[What is expected] What you return should match the data below exactly, with no pictures in it.
===== Data excerpts =====
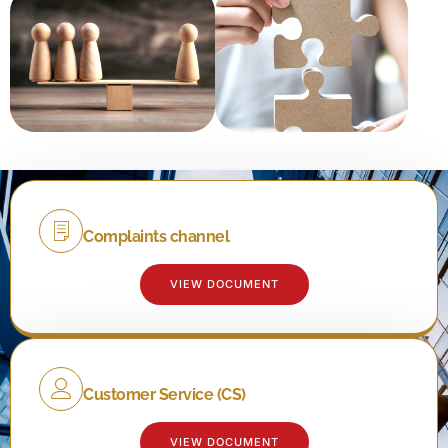
Complaints channel
VIEW DOCUMENT
Customer Service (CS)
VIEW DOCUMENT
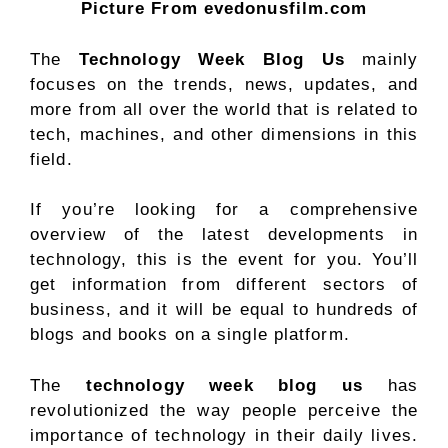
Picture From evedonusfilm.com
The
Technology Week Blog Us
mainly
focuses on the trends, news, updates, and
more from all over the world that is related to
tech, machines, and other dimensions in this
field.
If you’re looking for a comprehensive
overview of the latest developments in
technology, this is the event for you. You’ll
get information from different sectors of
business, and it will be equal to hundreds of
blogs and books on a single platform.
The
technology week blog us
has
revolutionized the way people perceive the
importance of technology in their daily lives.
=====
[Answer space]
Complaints channel
VIEW DOCUMENT
Customer Service (CS)
VIEW DOCUMENT
Picture From evedonusfilm.com
The
Technology Week Blog Us
mainly
focuses on the trends, news, updates, and
more from all over the world that is related to
tech, machines, and other dimensions in this
field.
If you’re looking for a comprehensive
overview of the latest developments in
technology, this is the event for you. You’ll
get information from different sectors of
business, and it will be equal to hundreds of
blogs and books on a single platform.
The
technology week blog us
has
revolutionized the way people perceive the
importance of technology in their daily lives.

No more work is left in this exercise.